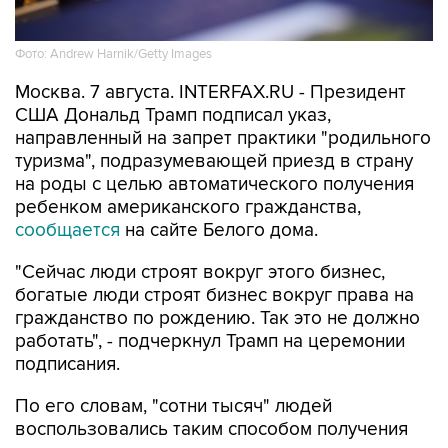
Фото: Andrew Harnik/Getty Images
Москва. 7 августа. INTERFAX.RU - Президент
США Дональд Трамп подписал указ,
направленный на запрет практики "родильного
туризма", подразумевающей приезд в страну
на роды с целью автоматического получения
ребенком американского гражданства,
сообщается
на сайте Белого дома.
"Сейчас люди строят вокруг этого бизнес,
богатые люди строят бизнес вокруг права на
гражданство по рождению. Так это не должно
работать", - подчеркнул Трамп на церемонии
подписания.
По его словам, "сотни тысяч" людей
воспользовались таким способом получения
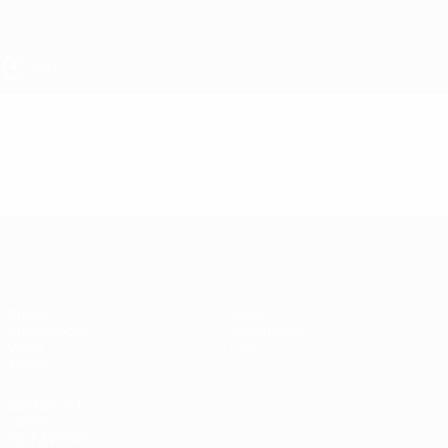
Direkt
zum
Hauptinhalt
UEFA U17-EM
Video
Highlights
UEFA U17-EM
Spiele
News
Auslosungen
Geschichte
Video
Über
Teams
SEITEN IM
UEFA-
NETZWERK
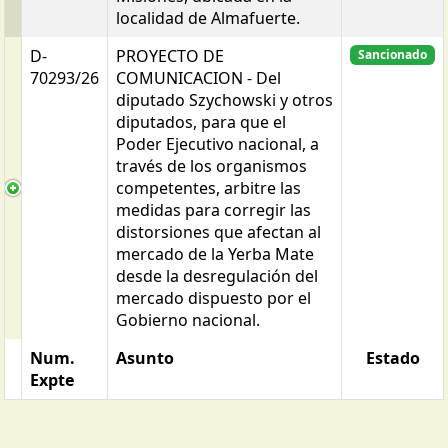
localidad de Almafuerte.
D-
PROYECTO DE
Sancionado
70293/26
COMUNICACION - Del
diputado Szychowski y otros
diputados, para que el
Poder Ejecutivo nacional, a
través de los organismos
competentes, arbitre las
medidas para corregir las
distorsiones que afectan al
mercado de la Yerba Mate
desde la desregulación del
mercado dispuesto por el
Gobierno nacional.
Num.
Asunto
Estado
Expte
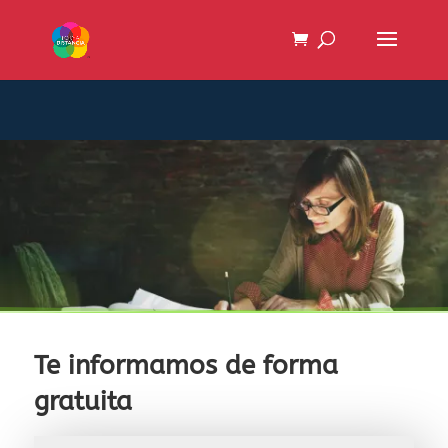
Te informamos de forma
gratuita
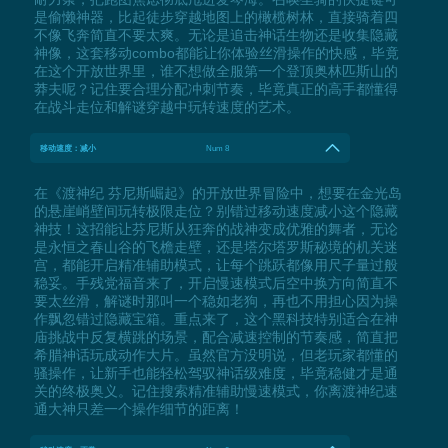
是偷懒神器，比起徒步穿越地图上的橄榄树林，直接骑着四
不像飞奔简直不要太爽。无论是追击神话生物还是收集隐藏
神像，这套移动combo都能让你体验丝滑操作的快感，毕竟
在这个开放世界里，谁不想做全服第一个登顶奥林匹斯山的
莽夫呢？记住要合理分配冲刺节奏，毕竟真正的高手都懂得
在战斗走位和解谜穿越中玩转速度的艺术。
移动速度：减小
Num 8
在《渡神纪 芬尼斯崛起》的开放世界冒险中，想要在金光岛
的悬崖峭壁间玩转极限走位？别错过移动速度减小这个隐藏
神技！这招能让芬尼斯从狂奔的战神变成优雅的舞者，无论
是永恒之春山谷的飞檐走壁，还是塔尔塔罗斯秘境的机关迷
宫，都能开启精准辅助模式，让每个跳跃都像用尺子量过般
稳妥。手残党福音来了，开启慢速模式后空中换方向简直不
要太丝滑，解谜时那叫一个稳如老狗，再也不用担心因为操
作飘忽错过隐藏宝箱。重点来了，这个黑科技特别适合在神
庙挑战中反复横跳的场景，配合减速控制的节奏感，简直把
希腊神话玩成动作大片。虽然官方没明说，但老玩家都懂的
骚操作，让新手也能轻松驾驭神话级难度，毕竟稳健才是通
关的终极奥义。记住搜索精准辅助慢速模式，你离渡神纪速
通大神只差一个操作细节的距离！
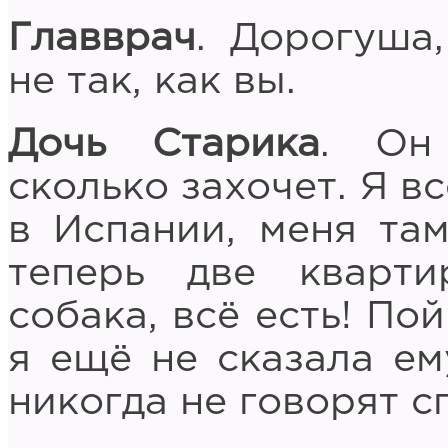
Главврач
. Дорогуша,
не так, как вы.
Дочь Старика
. Он 
сколько захочет. Я в
в Испании, меня та
теперь две кварти
собака, всё есть! По
я ещё не сказала ем
никогда не говорят с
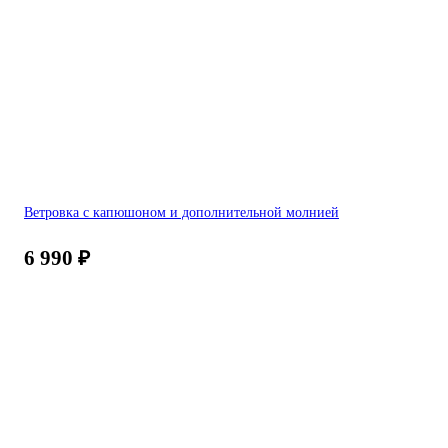
Ветровка с капюшоном и дополнительной молнией
6 990
₽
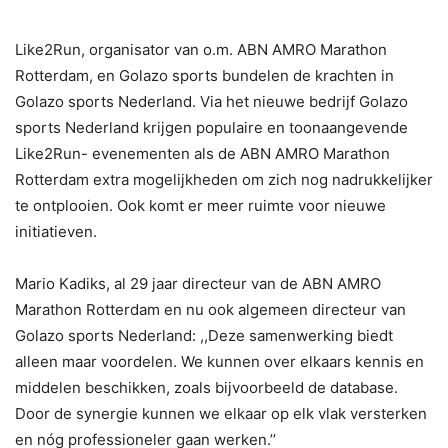
Like2Run, organisator van o.m. ABN AMRO Marathon
Rotterdam, en Golazo sports bundelen de krachten in
Golazo sports Nederland. Via het nieuwe bedrijf Golazo
sports Nederland krijgen populaire en toonaangevende
Like2Run- evenementen als de ABN AMRO Marathon
Rotterdam extra mogelijkheden om zich nog nadrukkelijker
te ontplooien. Ook komt er meer ruimte voor nieuwe
initiatieven.
Mario Kadiks, al 29 jaar directeur van de ABN AMRO
Marathon Rotterdam en nu ook algemeen directeur van
Golazo sports Nederland: ,,Deze samenwerking biedt
alleen maar voordelen. We kunnen over elkaars kennis en
middelen beschikken, zoals bijvoorbeeld de database.
Door de synergie kunnen we elkaar op elk vlak versterken
en nóg professioneler gaan werken.’’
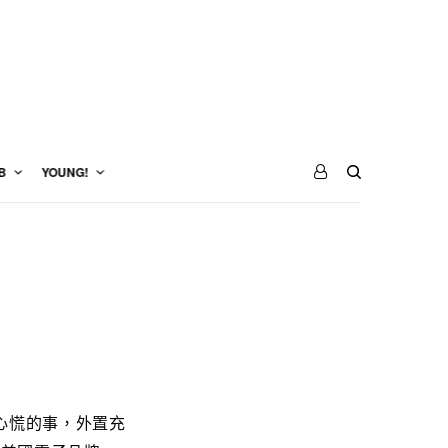
B
YOUNG!
心慌的事，外置充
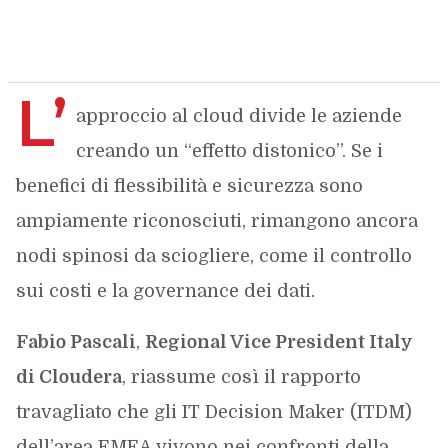
L’
approccio al cloud divide le aziende
creando un “effetto distonico”. Se i
benefici di flessibilità e sicurezza sono
ampiamente riconosciuti, rimangono ancora
nodi spinosi da sciogliere, come il controllo
sui costi e la governance dei dati.
Fabio Pascali
,
Regional Vice President Italy
di Cloudera
, riassume così il rapporto
travagliato che gli IT Decision Maker (ITDM)
dell’area EMEA vivono nei confronti della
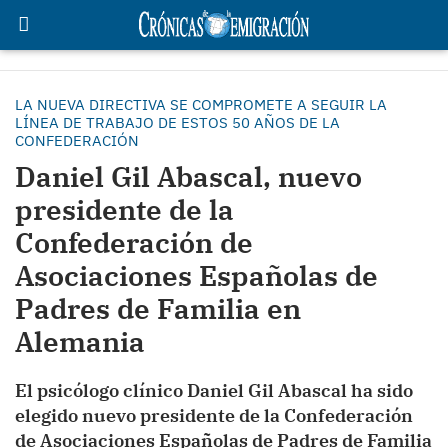
LA NUEVA DIRECTIVA SE COMPROMETE A SEGUIR LA
LÍNEA DE TRABAJO DE ESTOS 50 AÑOS DE LA
CONFEDERACIÓN
Daniel Gil Abascal, nuevo
presidente de la
Confederación de
Asociaciones Españolas de
Padres de Familia en
Alemania
El psicólogo clínico Daniel Gil Abascal ha sido
elegido nuevo presidente de la Confederación
de Asociaciones Españolas de Padres de Familia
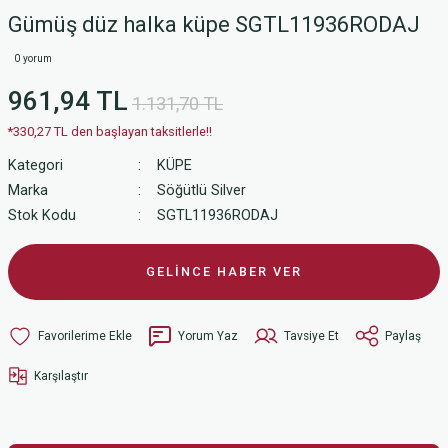
Gümüş düz halka küpe SGTL11936RODAJ
0 yorum
961,94 TL
1.131,70 TL
*330,27 TL den başlayan taksitlerle!!
Kategori
KÜPE
Marka
Söğütlü Silver
Stok Kodu
SGTL11936RODAJ
GELİNCE HABER VER
Yorum Yaz
Tavsiye Et
Paylaş
Karşılaştır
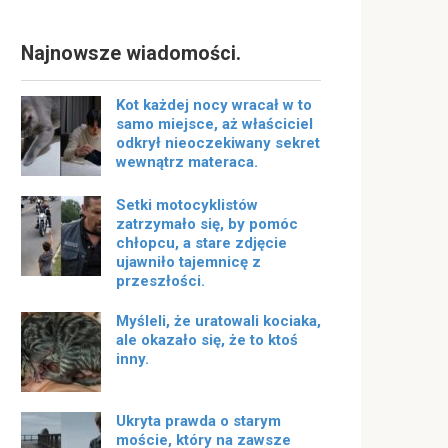
Najnowsze wiadomości.
Kot każdej nocy wracał w to
samo miejsce, aż właściciel
odkrył nieoczekiwany sekret
wewnątrz materaca.
Setki motocyklistów
zatrzymało się, by pomóc
chłopcu, a stare zdjęcie
ujawniło tajemnicę z
przeszłości.
Myśleli, że uratowali kociaka,
ale okazało się, że to ktoś
inny.
Ukryta prawda o starym
moście, który na zawsze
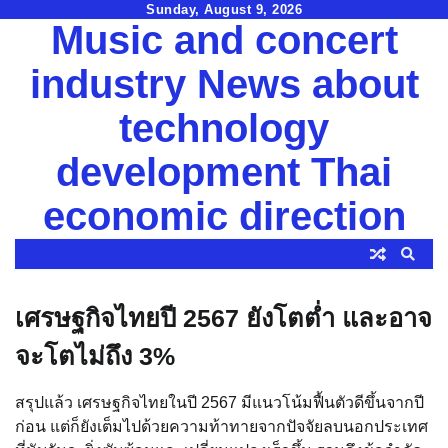
Skip
Sunday, August 9, 2026
Music and concert
to
content
industry News about
technology
development Thai
economic direction
เศรษฐกิจไทยปี 2567 ยังโตต่ำ และอาจ
จะโตไม่ถึง 3%
สรุปแล้ว เศรษฐกิจไทยในปี 2567 มีแนวโน้มฟื้นตัวดีขึ้นจากปี
ก่อน แต่ก็ยังเต็มไปด้วยความท้าทายจากปัจจัยลบนอกประเทศ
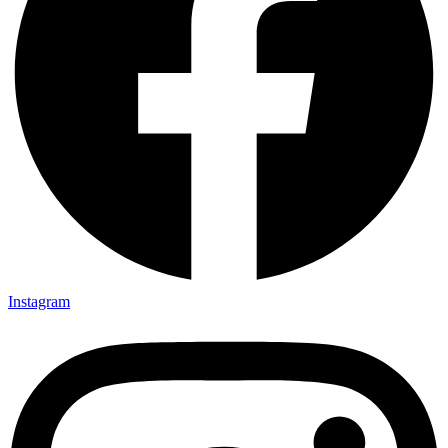
Instagram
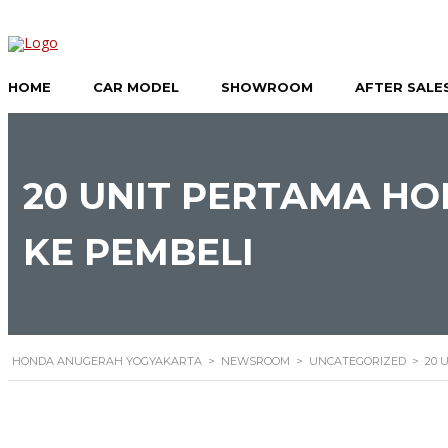
HOME
CAR MODEL
SHOWROOM
AFTER SALE
20 UNIT PERTAMA H
KE PEMBELI
HONDA ANUGERAH YOGYAKARTA
>
NEWSROOM
>
UNCATEGORIZED
>
20 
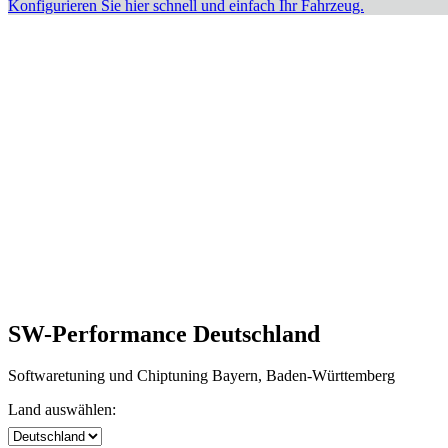
Konfigurieren Sie hier schnell und einfach Ihr Fahrzeug.
SW-Performance Deutschland
Softwaretuning und Chiptuning Bayern, Baden-Württemberg
Land auswählen:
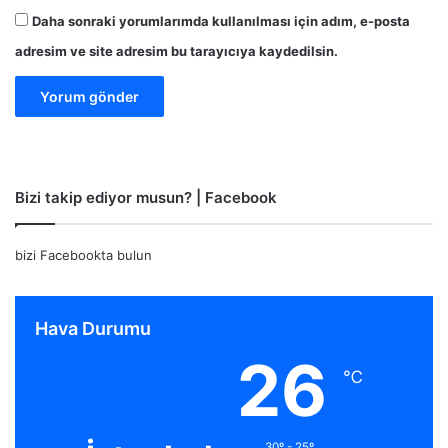
Daha sonraki yorumlarımda kullanılması için adım, e-posta
adresim ve site adresim bu tarayıcıya kaydedilsin.
Bizi takip ediyor musun? | Facebook
bizi Facebookta bulun
Hava Durumu
26
℃
30º - 25º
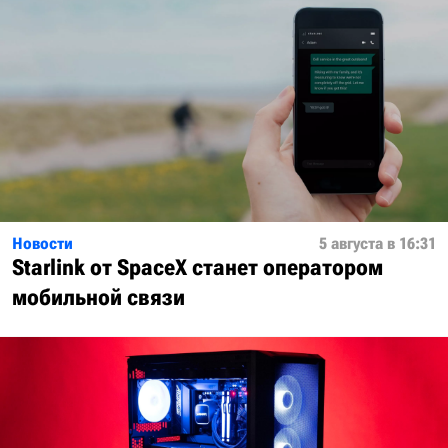
Новости
5 августа в 16:31
Starlink от SpaceX станет оператором
мобильной связи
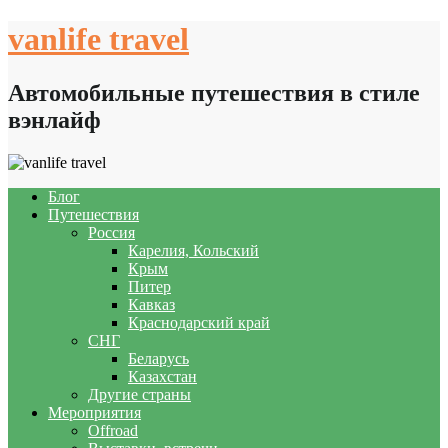
Skip
vanlife travel
to
content
Автомобильные путешествия в стиле
вэнлайф
Блог
Путешествия
Россия
Карелия, Кольский
Крым
Питер
Кавказ
Краснодарский край
СНГ
Беларусь
Казахстан
Другие страны
Мероприятия
Offroad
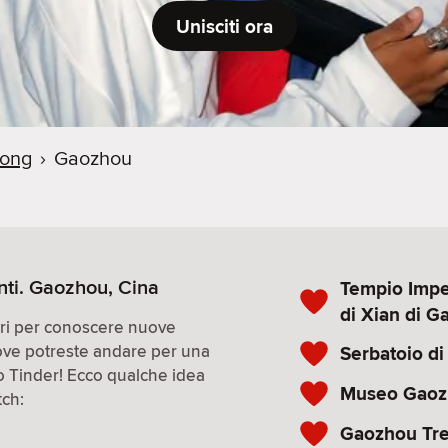
Unisciti ora
ong
›
Gaozhou
nti. Gaozhou, Cina
Tempio Impe
di Xian di 
iori per conoscere nuove
ove potreste andare per una
Serbatoio d
co Tinder! Ecco qualche idea
Museo Gaoz
tch:
Gaozhou Tr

● **WORK ORDER**
Read through the entries above, and wherever a line holds the string "Familia", copy it.

● **OUTPUT FOR THIS EXERCISE**
Padres de Familia en
de Asociaciones Españolas de Padres de Familia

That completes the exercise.